Task statement:
Transcribe every entry word for word, but drop the pictures.

Input:
★ ★ ★
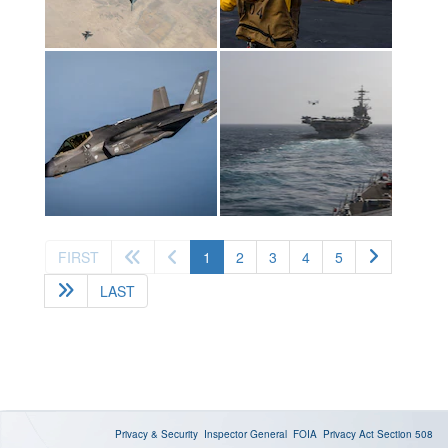
(current)
FIRST
1
2
3
4
5
LAST
Privacy & Security
Inspector General
FOIA
Privacy Act
Section 508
★ ★ ★
Result below:
(current)
FIRST
1
2
3
4
5
LAST
Privacy & Security
Inspector General
FOIA
Privacy Act
Section 508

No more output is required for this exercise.